Harika bir yol arkadaşı

Hafif ticari araçlar arasında önemli
seçeneklerden biri olan Peugeot
Partner yenilenmesi ile birlikte daha
iddialı bir hale geldi. Tasarımına yapılan
önemli dokunuşlar yapılan Partner’in motor
kaputunun altında 1.6 lt hacimli dizel ünitenin
90 HP ve 115 HP güç üreten iki versiyonu
görev yapıyor. Manuel şanzımanla satın alınabilen
Partner’in fiyatları 35 bin 590 TL’den
başlarken, Partner VAN olarak satın alınmak
istendiğinde ise rakam 33 bin 100 TL oluyor.
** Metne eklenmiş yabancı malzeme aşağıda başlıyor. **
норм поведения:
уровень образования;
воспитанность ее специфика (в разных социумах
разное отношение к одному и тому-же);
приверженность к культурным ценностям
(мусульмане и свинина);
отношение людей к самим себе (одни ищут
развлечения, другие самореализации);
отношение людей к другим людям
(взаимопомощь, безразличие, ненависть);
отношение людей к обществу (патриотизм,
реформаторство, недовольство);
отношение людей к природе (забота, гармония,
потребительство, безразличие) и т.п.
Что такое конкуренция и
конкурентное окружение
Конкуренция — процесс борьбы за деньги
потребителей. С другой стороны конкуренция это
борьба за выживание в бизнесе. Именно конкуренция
Yapılan yeniliklerle binek otomobillere
daha fazla benzeyen bir tasarıma bürünen
Partner, özellikle düz hatlara sahip motor
kaputuyla dikkat çekiyor. Düz hatlı kaput yine
düz bir geçişle tamponla birleşiyor. Bu sade
tasarım tamponun alt tarafında hareket kazanırken,
Partner’in kaliteli
görünmesini de sağlamış.

LED’li gündüz farları ise
kalite hissini artırmanın
yanında Partner’e daha şık
bir ifade de kazandırıyor. Havalandırma ızgarası
ve sis farlarını çevreleyen krom çıtalar
da buna eklenince Partner, görünüm olarak
otomobillere kafa tutabilecek bir görünüme
bürünmüş. Arkadan bakıldığında ise bu tip
araçların ortak özelliği olan sade ve düz bir
görünüm karşımıza çıkıyor.

Yaşam alanına geçildiğinde artık otomobillere
daha fazla benzeyen
bir tasarım dikkat çekiyor.
Kullanışlı ve son derece
geniş olan yaşam alanı her
türlü kullanım talebine cevap
verebilecek yeteneğe sahip. Yani ister iş
isterse aile kullanımı için bu araçta ne ararsanız
bulmanın mümkün gibi görünüyor. İç
mekanda sunulan eşya gözlerini sayısı oldukça
fazla. ~Özellikle sürücü ve yolcu koltuğunun
ortasında bulunan kapaklı bölüm adeta küçük
bir bagaj bölmesi gibi görev yapabiliyor. Çok
fazla sayıda kumanda elemanının bulunmadığı
yaşam alanında cam açma düğmelerinin
vites konsolunun hemen önünde olması
kullanım açısından alışkanlık gerektirebilir.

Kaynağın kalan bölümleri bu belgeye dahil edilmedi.